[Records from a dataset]
+ + + + +
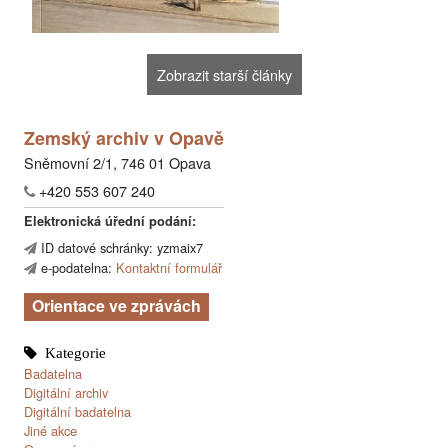
Zobrazit starší články
Zemský archiv v Opavě
Sněmovní 2/1, 746 01 Opava
+420 553 607 240
Elektronická úřední podání:
ID datové schránky: yzmaix7
e-podatelna:
Kontaktní formulář
Orientace ve zprávách
Badatelna
Digitální archiv
Digitální badatelna
Jiné akce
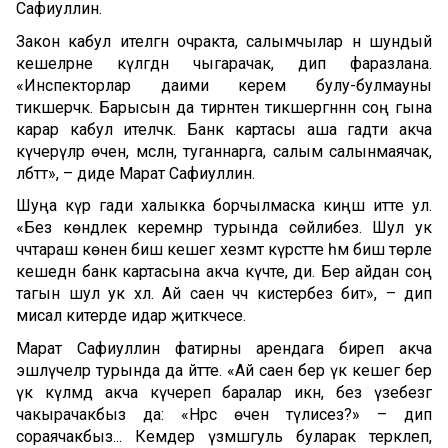
Сафиуллин.
Закон кабул ителгән очракта, салымчылар әнә шундый
кешеләрне күләгәдән чыгарачак, дип фаразлана.
«Инспекторлар даими керем булу-булмауны
тикшерәчәк. Барысын да тирәнтен тикшергәннән соң гына
карар кабул ителәчәк. Банк картасы аша гадәти акча
күчерүләр өчен, мәсәлән, туганнарга, салым салынмаячак,
әлбәттә», – диде Марат Сафиуллин.
Шуңа күрә гади халыкка борчылмаска киңәш итте ул.
«Без көндәлек керемнәр турында сөйлибез. Шул ук
чәчтараш көненә биш кешегә хезмәт күрсәтте һәм биш төрле
кешедән банк картасына акча күчте, ди. Бер айдан соң
тагын шул ук хәл. Ай саен чәч кистерәбез бит», – дип
мисал китерде идарә җитәкчесе.
Марат Сафиуллин фатирны арендага биреп акча
эшләүчеләр турында да әйтте. «Ай саен бер үк кешегә бер
үк күләмдә акча күчереп баралар икән, без үзебезгә
чакырачакбыз да: «Нәрсә өчен түлисез?» – дип
сораячакбыз... Кемдер үзмәшгуль буларак теркәлеп,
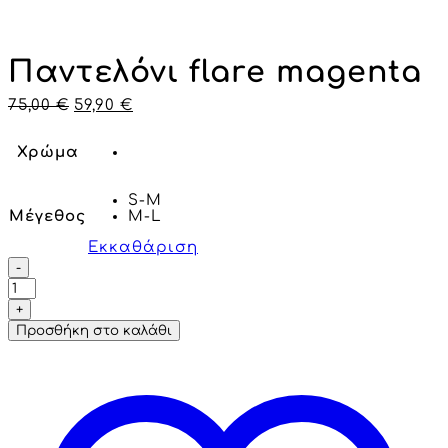
Παντελόνι flare magenta
75,00
€
59,90
€
Χρώμα
S-M
Μέγεθος
M-L
Εκκαθάριση
Προσθήκη στο καλάθι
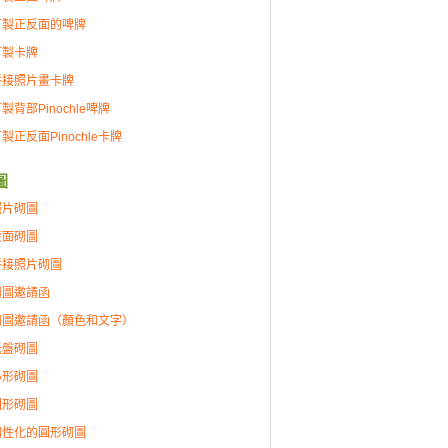
訂製正反面的啤牌
訂製卡牌
拼接照片畫卡牌
製背部Pinochle啤牌
製正反面Pinochle卡牌
圖
照片砌圖
雙面砌圖
拼接照片砌圖
砌圖邀請函
砌圖邀請函（顏色和文字）
托盤砌圖
心形砌圖
圓形砌圖
個性化的圓形砌圖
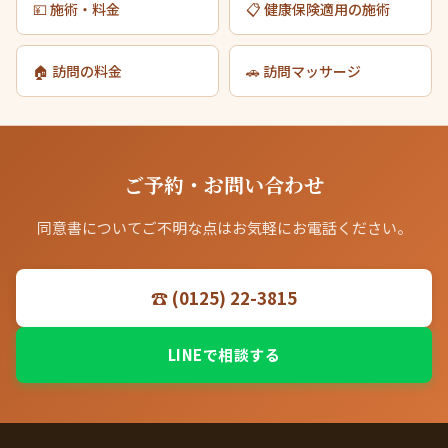
💴 施術・料金
📋 健康保険適用の施術
🏠 訪問の料金
🚗 訪問マッサージ
ご予約・お問い合わせ
同意書についてご不明な点はお気軽にお電話ください。
☎ (0125) 22-3815
LINEで相談する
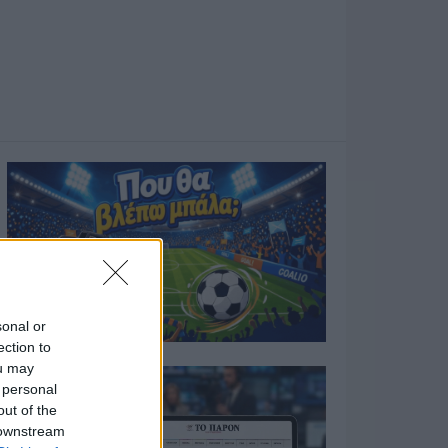
sonal or
ection to
ou may
 personal
out of the
 downstream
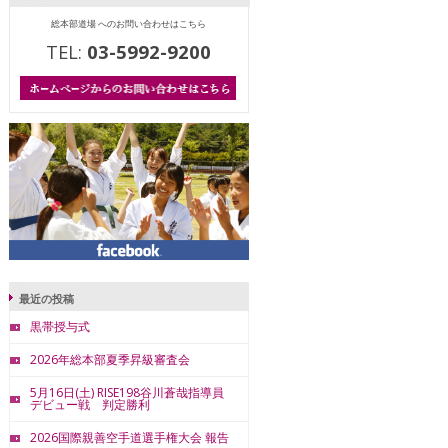
総本部道場 へのお問い合わせはこちら
TEL:
03-5992-9200
最近の投稿
黒帯授与式
2026年総本部夏季昇級審査会
5月16日(土) RISE198谷川蒼哉指導員
デビュー戦 判定勝利
2026国際親善空手道選手権大会 報告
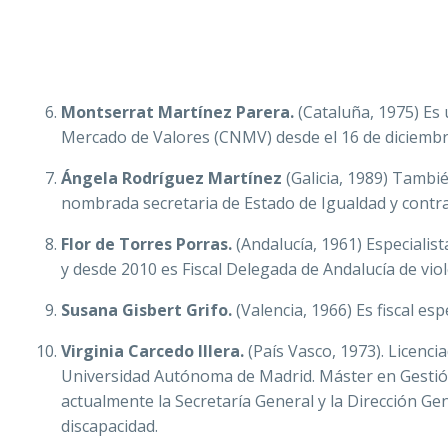
Montserrat Martínez Parera.
(Cataluña, 1975) Es
Mercado de Valores (CNMV) desde el 16 de diciembr
Ángela Rodríguez Martínez
(Galicia, 1989) Tambié
nombrada secretaria de Estado de Igualdad y contra
Flor de Torres Porras.
(Andalucía, 1961) Especialis
y desde 2010 es Fiscal Delegada de Andalucía de viol
Susana Gisbert Grifo.
(Valencia, 1966) Es fiscal esp
Virginia Carcedo Illera.
(País Vasco, 1973). Licenc
Universidad Autónoma de Madrid. Máster en Gestión
actualmente la Secretaría General y la Dirección G
discapacidad.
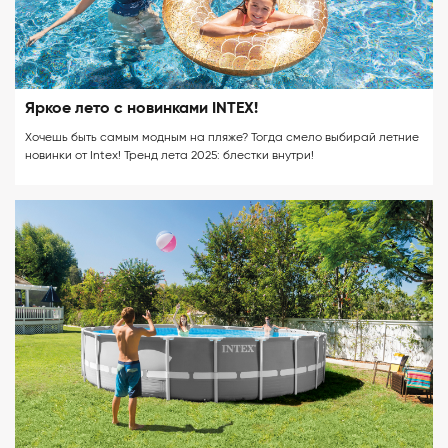
Яркое лето с новинками INTEX!
Хочешь быть самым модным на пляже? Тогда смело выбирай летние
новинки от Intex! Тренд лета 2025: блестки внутри!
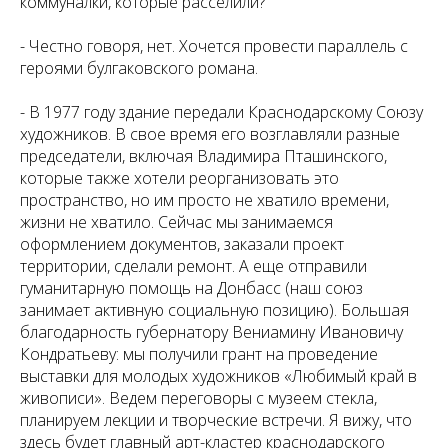
коммуналки, которые расселили?
-
Честно говоря, нет. Хочется провести параллель с
героями булгаковского романа.
- В 1977 году здание передали Краснодарскому Союзу
художников. В свое время его возглавляли разные
председатели, включая Владимира Пташинского,
которые также хотели реорганизовать это
пространство, но им просто не хватило времени,
жизни не хватило. Сейчас мы занимаемся
оформлением документов, заказали проект
территории, сделали ремонт. А еще отправили
гуманитарную помощь на Донбасс (наш союз
занимает активную социальную позицию). Большая
благодарность губернатору Вениамину Ивановичу
Кондратьеву: мы получили грант на проведение
выставки для молодых художников «Любимый край в
живописи». Ведем переговоры с музеем стекла,
планируем лекции и творческие встречи. Я вижу, что
здесь будет главный арт-кластер краснодарского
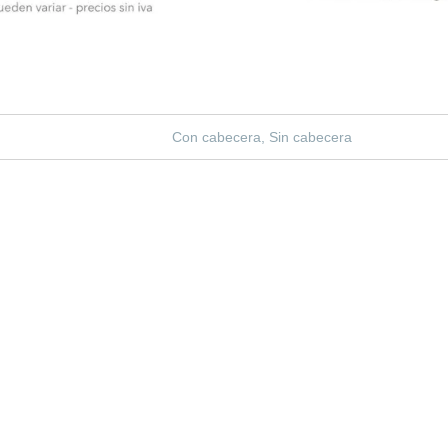
Con cabecera, Sin cabecera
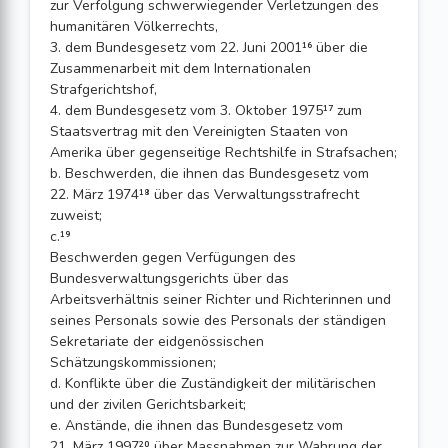
zur Verfolgung schwerwiegender Verletzungen des
humanitären Völkerrechts,
3. dem Bundesgesetz vom 22. Juni 2001¹⁶ über die
Zusammenarbeit mit dem Internationalen
Strafgerichtshof,
4. dem Bundesgesetz vom 3. Oktober 1975¹⁷ zum
Staatsvertrag mit den Ver­einigten Staaten von
Amerika über gegenseitige Rechtshilfe in Strafsachen;
b. Beschwerden, die ihnen das Bundesgesetz vom
22. März 1974¹⁸ über das Verwaltungsstrafrecht
zuweist;
c.¹⁹
Beschwerden gegen Verfügungen des
Bundesverwaltungsgerichts über das
Arbeitsverhältnis seiner Richter und Richterinnen und
seines Personals sowie des Personals der ständigen
Sekretariate der eidgenössischen
Schätzungskommissionen;
d. Konflikte über die Zuständigkeit der militärischen
und der zivilen Gerichtsbar­keit;
e. Anstände, die ihnen das Bundesgesetz vom
21. März 1997²⁰ über Massnah­men zur Wahrung der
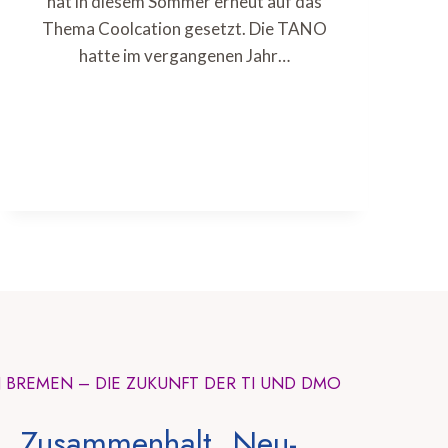
hat in diesem Sommer erneut auf das
Thema Coolcation gesetzt. Die TANO
hatte im vergangenen Jahr…
N BREMEN – DIE ZUKUNFT DER TI UND DMO
, Zusammenhalt, Neu-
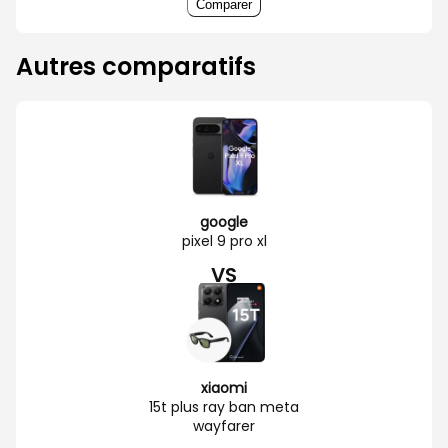
Comparer
Autres comparatifs
google
pixel 9 pro xl
VS
xiaomi
15t plus ray ban meta
wayfarer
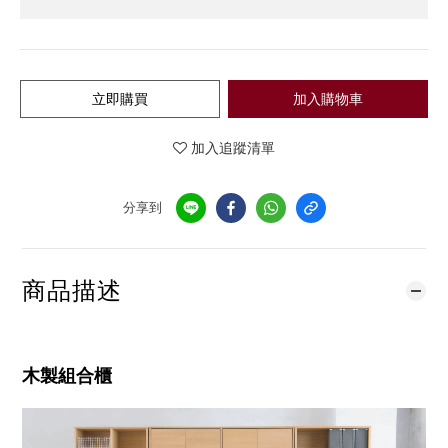
立即購買
加入購物車
加入追蹤清單
分享到
商品描述
木製組合櫃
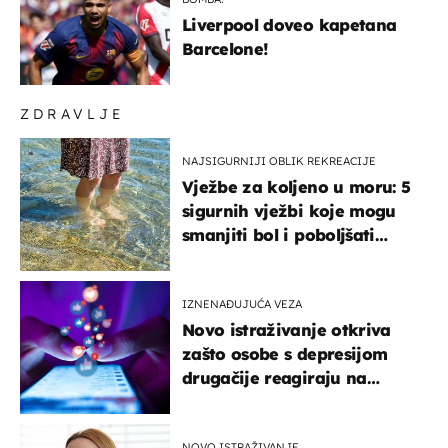
Liverpool doveo kapetana
Barcelone!
ZDRAVLJE
NAJSIGURNIJI OBLIK REKREACIJE
Vježbe za koljeno u moru: 5
sigurnih vježbi koje mogu
smanjiti bol i poboljšati
pokretljivost
IZNENAĐUJUĆA VEZA
Novo istraživanje otkriva
zašto osobe s depresijom
drugačije reagiraju na
lajkove
NOVO ISTRAŽIVANJE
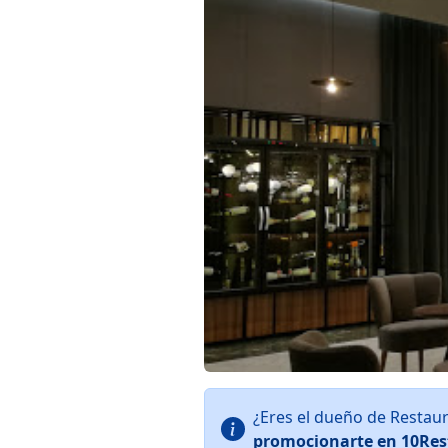
¿Eres el dueño de Restau
promocionarte en 10Res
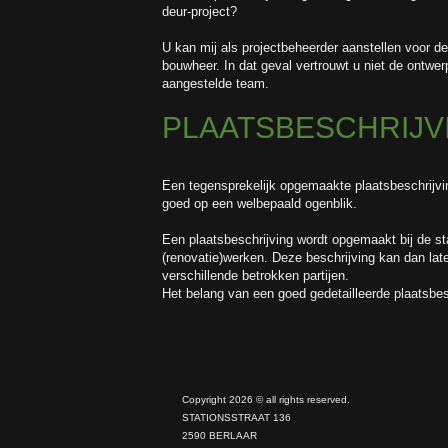
deur-project?
U kan mij als projectbeheerder aanstellen voor de
bouwheer. In dat geval vertrouwt u niet de ontwe
aangestelde team.
PLAATSBESCHRIJV
Een tegensprekelijk opgemaakte plaatsbeschrijvin
goed op een welbepaald ogenblik.
Een plaatsbeschrijving wordt opgemaakt bij de s
(renovatie)werken. Deze beschrijving kan dan lat
verschillende betrokken partijen.
Het belang van een goed gedetailleerde plaatsbes
Copyright 2026 © all rights reserved.
STATIONSSTRAAT 136
2590 BERLAAR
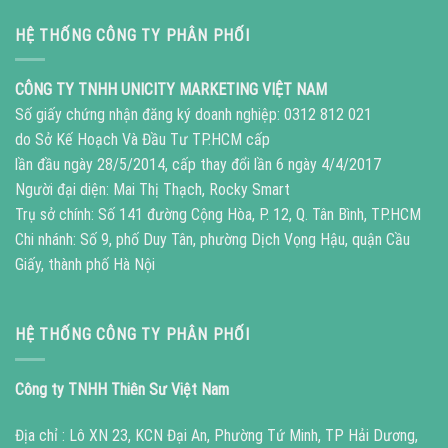
HỆ THỐNG CÔNG TY PHÂN PHỐI
CÔNG TY TNHH UNICITY MARKETING VIỆT NAM
Số giấy chứng nhận đăng ký doanh nghiệp: 0312 812 021
do Sở Kế Hoạch Và Đầu Tư TP.HCM cấp
lần đầu ngày 28/5/2014, cấp thay đổi lần 6 ngày 4/4/2017
Người đại diện: Mai Thị Thạch, Rocky Smart
Trụ sở chính: Số 141 đường Cộng Hòa, P. 12, Q. Tân Bình, TP.HCM
Chi nhánh: Số 9, phố Duy Tân, phường Dịch Vọng Hậu, quận Cầu
Giấy, thành phố Hà Nội
HỆ THỐNG CÔNG TY PHÂN PHỐI
Công ty TNHH Thiên Sư Việt Nam
Địa chỉ : Lô XN 23, KCN Đại An, Phường Tứ Minh, TP Hải Dương,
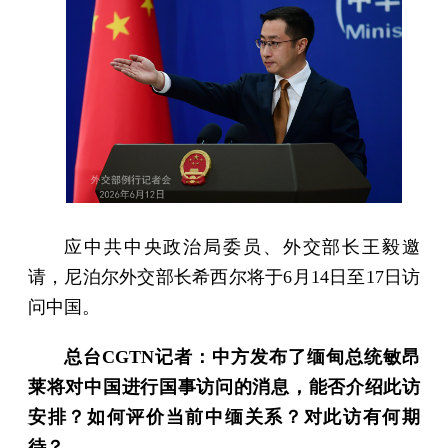
应中共中央政治局委员、外交部长王毅邀
请，尼泊尔外交部长希西尔将于6月14日至17日访
问中国。
总台CGTN记者：中方发布了缅甸总统敏昂
莱将对中国进行国事访问的消息，能否介绍此访
安排？如何评价当前中缅关系？对此访有何期
待？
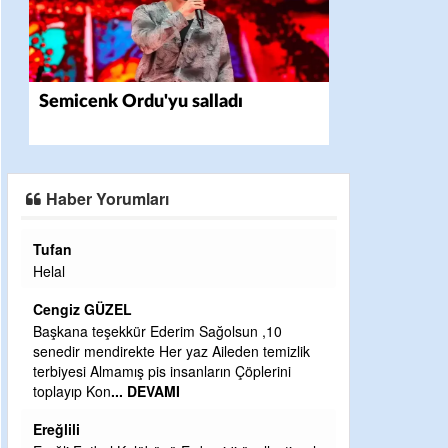
Semicenk Ordu'yu salladı
Haber Yorumları
Halil Aydın
Çırak ustasından öğrenir kısmet bağlamayı...
Ben İbrahim Yalçını tebrik ediyorum.
CEVDET YILMAZ
ik
GULDERE DERE ÇALIŞMALARI, SEKIZ YIL
ÖNCE ALKAYA TARAFINDAN BAŞLATILDI,
ETRASFINDA YERLEŞİM YERI OLMAYAN
KISIMLARA DUVARLAR YAPILDI."BURADAK
...
DEVAMI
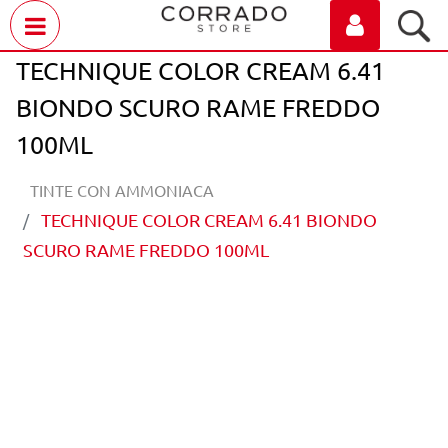
Open menu
TECHNIQUE COLOR CREAM 6.41
BIONDO SCURO RAME FREDDO
100ML
TINTE CON AMMONIACA
TECHNIQUE COLOR CREAM 6.41 BIONDO
SCURO RAME FREDDO 100ML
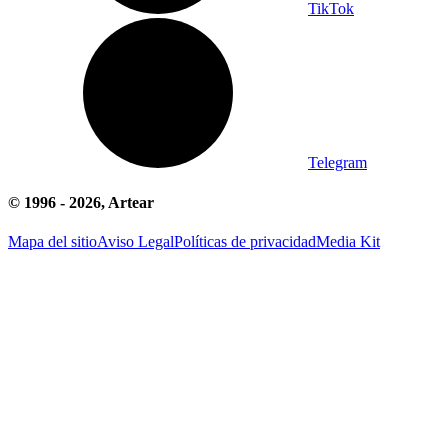
TikTok
Telegram
© 1996 -
2026
, Artear
Mapa del sitio
Aviso Legal
Políticas de privacidad
Media Kit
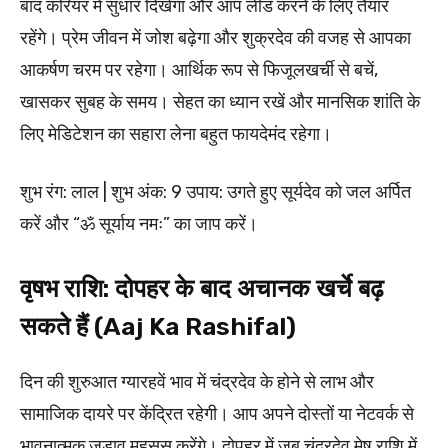
बाद करियर में सुधार दिखेगा और आप लीड करने के लिए तैयार
रहेंगे। प्रेम जीवन में जोश बढ़ेगा और शुक्रदेव की वजह से आपका
आकर्षण चरम पर रहेगा। आर्थिक रूप से फिजूलखर्ची से बचें,
खासकर सुबह के समय। सेहत का ध्यान रखें और मानसिक शांति के
लिए मेडिटेशन का सहारा लेना बहुत फायदेमंद रहेगा।
शुभ रंग: लाल | शुभ अंक: 9 उपाय: उगते हुए सूर्यदेव को जल अर्पित
करें और “ॐ सूर्याय नमः” का जाप करें।
वृषभ राशि: दोपहर के बाद अचानक खर्चे बढ़
सकते हैं (Aaj Ka Rashifal)
दिन की शुरुआत ग्यारहवें भाव में चंद्रदेव के होने से लाभ और
सामाजिक दायरे पर केंद्रित रहेगी। आप अपने दोस्तों या नेटवर्क से
भावनात्मक जुड़ाव महसूस करेंगे। दोपहर में जब चंद्रदेव मेष राशि में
+ + + + +
● Task brief
Output exactly those lines of the data above that run from the line with "deur-project?" up to and including the line with "लिए मेडिटेशन का". No pictures go in.

● Answer to the exercise
deur-project?
U kan mij als projectbeheerder aanstellen voor de
bouwheer. In dat geval vertrouwt u niet de ontwe
aangestelde team.
PLAATSBESCHRIJV
Een tegensprekelijk opgemaakte plaatsbeschrijvin
goed op een welbepaald ogenblik.
Een plaatsbeschrijving wordt opgemaakt bij de s
(renovatie)werken. Deze beschrijving kan dan lat
verschillende betrokken partijen.
Het belang van een goed gedetailleerde plaatsbes
Copyright 2026 © all rights reserved.
STATIONSSTRAAT 136
2590 BERLAAR
HỆ THỐNG CÔNG TY PHÂN PHỐI
CÔNG TY TNHH UNICITY MARKETING VIỆT NAM
Số giấy chứng nhận đăng ký doanh nghiệp: 0312 812 021
do Sở Kế Hoạch Và Đầu Tư TP.HCM cấp
lần đầu ngày 28/5/2014, cấp thay đổi lần 6 ngày 4/4/2017
Người đại diện: Mai Thị Thạch, Rocky Smart
Trụ sở chính: Số 141 đường Cộng Hòa, P. 12, Q. Tân Bình, TP.HCM
Chi nhánh: Số 9, phố Duy Tân, phường Dịch Vọng Hậu, quận Cầu
Giấy, thành phố Hà Nội
HỆ THỐNG CÔNG TY PHÂN PHỐI
Công ty TNHH Thiên Sư Việt Nam
Địa chỉ : Lô XN 23, KCN Đại An, Phường Tứ Minh, TP Hải Dương,
应中共中央政治局委员、外交部长王毅邀
请，尼泊尔外交部长希西尔将于6月14日至17日访
问中国。
总台CGTN记者：中方发布了缅甸总统敏昂
莱将对中国进行国事访问的消息，能否介绍此访
安排？如何评价当前中缅关系？对此访有何期
待？
Semicenk Ordu'yu salladı
Haber Yorumları
Halil Aydın
Çırak ustasından öğrenir kısmet bağlamayı...
Ben İbrahim Yalçını tebrik ediyorum.
CEVDET YILMAZ
ik
GULDERE DERE ÇALIŞMALARI, SEKIZ YIL
ÖNCE ALKAYA TARAFINDAN BAŞLATILDI,
ETRASFINDA YERLEŞİM YERI OLMAYAN
KISIMLARA DUVARLAR YAPILDI."BURADAK
...
DEVAMI
Open menu
TECHNIQUE COLOR CREAM 6.41
BIONDO SCURO RAME FREDDO
100ML
TINTE CON AMMONIACA
TECHNIQUE COLOR CREAM 6.41 BIONDO
SCURO RAME FREDDO 100ML
TikTok
Telegram
© 1996 -
2026
, Artear
Mapa del sitio
Aviso Legal
Políticas de privacidad
Media Kit
बाद करियर में सुधार दिखेगा और आप लीड करने के लिए तैयार
रहेंगे। प्रेम जीवन में जोश बढ़ेगा और शुक्रदेव की वजह से आपका
आकर्षण चरम पर रहेगा। आर्थिक रूप से फिजूलखर्ची से बचें,
खासकर सुबह के समय। सेहत का ध्यान रखें और मानसिक शांति के
लिए मेडिटेशन का सहारा लेना बहुत फायदेमंद रहेगा।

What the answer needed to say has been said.